Eat Your Own Dogfood
When building or maintaining a system, you need to spend some effort to make sure that the pain points of that system are felt by the development team. I thought that this was obvious, but I have spoken to enough developers to know that it just isn't so. I would like to say that this is an original thought, but my foundation is a paper I read while working for Wachovia Bank in the mid 1990's. I was browsing the intranet one day at work and ran across a paper written by one of the IT team. (At the time, I though those guys were mysterious wizards in a far off building doing arcane and magical things. I still think this.)
When developing or maintaining a complex system, it is human nature for those who are doing the developing and maintaining to focus on the system itself. To work toward optimizing the system, making sure that the parts of the system are harmonious. This goes so far that the users of the system are seen as distractions, at best, or malignant actors, at worst. You might be too young to know about the adventures of the BOFH (Bastard Operator From Hell), but it was very entertaining for system administrators to read back in the day.
But the WHOLE POINT of the SYSTEM is to SUPPORT USERS, and if the system is not accomplishing this goal, it is a useless system. Let me be clear, a 'user' and a 'customer' are interchangeable here and anyone who uses your system is a customer. Customers can be external users in a B2C context, B2B context, or users within your own organization. As a developer, you are always writing software for a customer.
So, to pivot your system to helping users, you have to know what problems and difficulties they are experiencing when using your software. And only a small percentage of users will tell you what they do not like or offer suggestions for improvements. To understand what works and does not work in your system, you need to be a user of your system. You make it, you need to use it. If you cannot do that, you need to have your developers close to your users. That could be a physical 'close' or it could be a direct way for users to easily communicate with your developers. Developers need to feel the pain, they need to eat the dog food they are making so that they can more clearly understand where the pain points are and how their work affects the lives of users. This helps in the following ways:
- Shortens the feedback loop to keep development goals aligned with user goals.

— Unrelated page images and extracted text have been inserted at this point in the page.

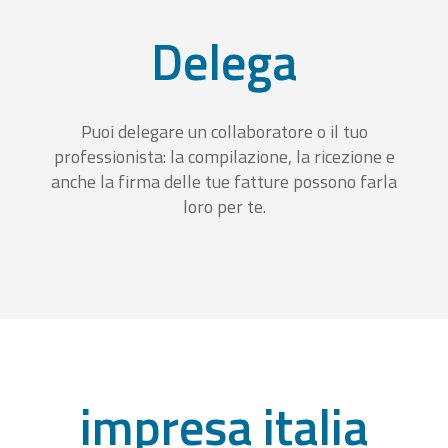
Delega
Puoi delegare un collaboratore o il tuo
professionista: la compilazione, la ricezione e
anche la firma delle tue fatture possono farla
loro per te.
impresa italia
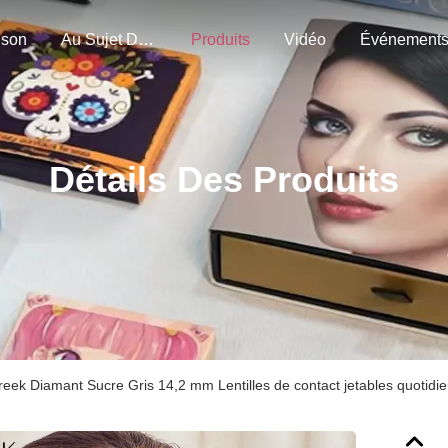
ison
Au Sujet De Nous
Produits
Vidéo
Événement
Détails Des Produits
creek Diamant Sucre Gris 14,2 mm Lentilles de contact jetables quotid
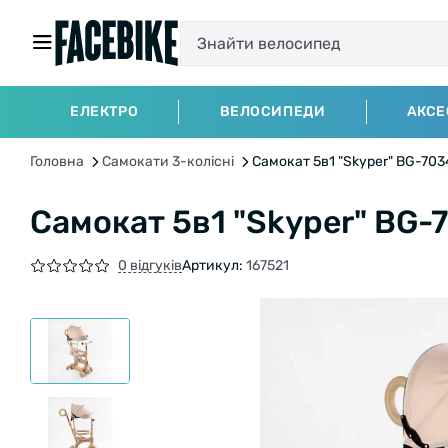
ЕЛЕКТРО
ВЕЛОСИПЕДИ
АКСЕ
Головна
Самокати 3-колісні
Самокат 5в1 "Skyper" BG-703
Самокат 5в1 "Skyper" BG-7
0 відгуків
Артикул:
167521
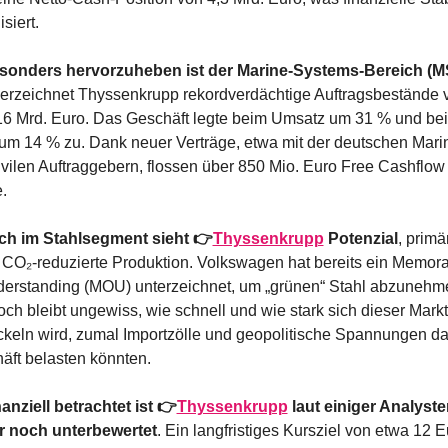
isiert.
sonders hervorzuheben ist der Marine-Systems-Bereich (M
verzeichnet Thyssenkrupp rekordverdächtige Auftragsbestände v
16 Mrd. Euro. Das Geschäft legte beim Umsatz um 31 % und bei
um 14 % zu. Dank neuer Verträge, etwa mit der deutschen Marin
vilen Auftraggebern, flossen über 850 Mio. Euro Free Cashflow i
.
ch im Stahlsegment sieht 👉
Thyssenkrupp
 Potenzial
, primär
 CO₂-reduzierte Produktion. Volkswagen hat bereits ein Memor
derstanding (MOU) unterzeichnet, um „grünen“ Stahl abzunehme
ch bleibt ungewiss, wie schnell und wie stark sich dieser Markt 
ckeln wird, zumal Importzölle und geopolitische Spannungen da
äft belasten könnten.
anziell betrachtet ist 👉
Thyssenkrupp
 laut einiger Analyste
 noch unterbewertet
. Ein langfristiges Kursziel von etwa 12 E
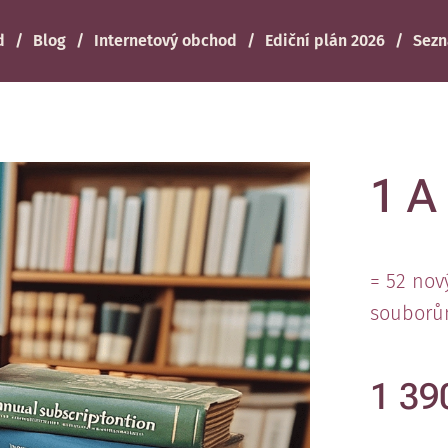
d
Blog
Internetový obchod
Ediční plán 2026
Sezn
1 A
= 52 nov
souborů
1 39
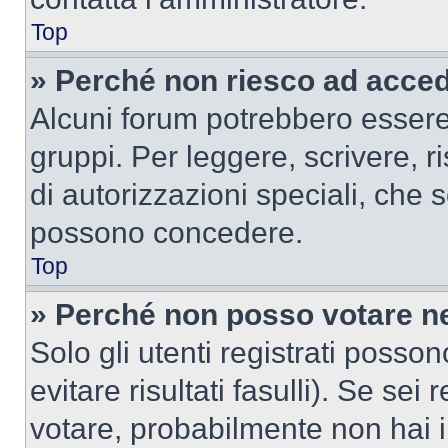
Top
» Perché non riesco ad acce
Alcuni forum potrebbero essere 
gruppi. Per leggere, scrivere, r
di autorizzazioni speciali, che 
possono concedere.
Top
» Perché non posso votare n
Solo gli utenti registrati poss
evitare risultati fasulli). Se se
votare, probabilmente non hai i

- Keeps changes relevant to users and grounded in practicality.
- Improves customer engagement and, if handled correctly, increases customer loyalty.
- Makes development team more cautious about making big changes that might 'break' user expectations or experience.

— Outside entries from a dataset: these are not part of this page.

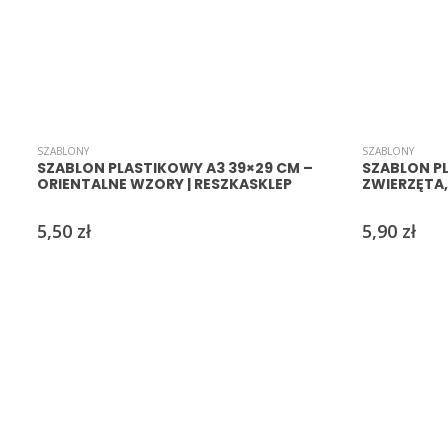
SZABLONY
SZABLONY
SZABLON PLASTIKOWY A3 39×29 CM –
SZABLON P
ORIENTALNE WZORY | RESZKASKLEP
ZWIERZĘTA,
5,50
zł
5,90
zł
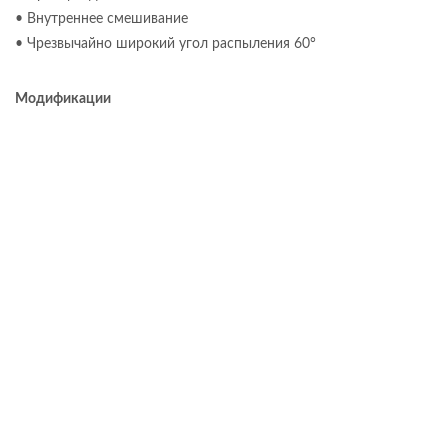
• Внутреннее смешивание
• Чрезвычайно широкий угол распыления 60°
Модификации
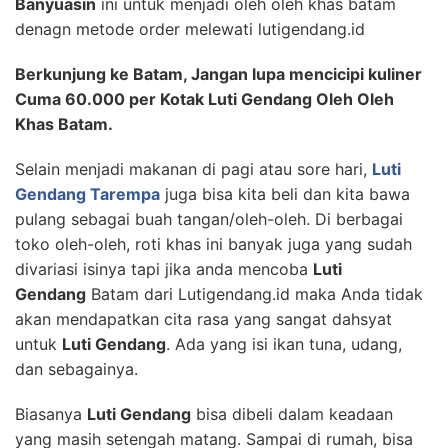
Banyuasin
ini untuk menjadi oleh oleh khas batam
denagn metode order melewati lutigendang.id
Berkunjung ke Batam, Jangan lupa mencicipi kuliner
Cuma 60.000 per Kotak Luti Gendang Oleh Oleh
Khas Batam.
Selain menjadi makanan di pagi atau sore hari,
Luti
Gendang Tarempa
juga bisa kita beli dan kita bawa
pulang sebagai buah tangan/oleh-oleh. Di berbagai
toko oleh-oleh, roti khas ini banyak juga yang sudah
divariasi isinya tapi jika anda mencoba
Luti
Gendang
Batam dari Lutigendang.id maka Anda tidak
akan mendapatkan cita rasa yang sangat dahsyat
untuk
Luti Gendang
. Ada yang isi ikan tuna, udang,
dan sebagainya.
Biasanya
Luti Gendang
bisa dibeli dalam keadaan
yang masih setengah matang. Sampai di rumah, bisa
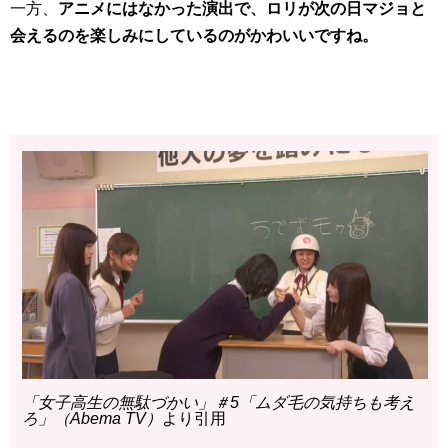
一方、
アニメにはなかった演出で、ロリが次の日マジョと
会えるのを楽しみにしているのがかわいいですね。
「女子高生の無駄づかい」＃5「ムダ毛の気持ちも考え
ろ」（Abema TV）
より引用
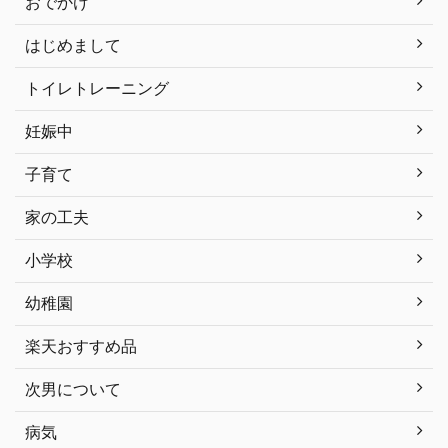
おでかけ
はじめまして
トイレトレーニング
妊娠中
子育て
家の工夫
小学校
幼稚園
楽天おすすめ品
次男について
病気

- Makes the development team aware of the side effects of changes.
Well, Richard, if this is so all-fired fantastic, why don't more development teams practice this?
- "Constant interruptions will slow down development!" Which is true, but if the last thing you built is breaking to the point where users are complaining, you need to fix it before moving on to the Next Big Thing.
- "Users don't know what they want or want crazy things that won't be an improvement!" Which you could effectively discuss if you knew what they were doing with the software and could say that you were working to address their pain points effectively (because you feel them, too).
- "This will blow up my scheduling!" Which means that your scheduling is too ambitious or rooted in a "systems" frame of mind instead of dealing with practical problems. If the schedule is important, you know what problems the schedule is addressing and can effectively set user expectations. "The change we are working on will do X, Y, Z and that means we won't get to your thing until next week." Has a hell of a lot more weight if you can honestly say your understand the problems they are experiencing first-hand.
I feel like I could go on there, but those are the biggies. Software development, especially in an organizational context, requires that the distance between the developer and the user be as short as possible. If you can engineer that distance to be zero, you are going to achieve better outcomes and higher customer satisfaction more quickly than any other 'fix' will be able to provide.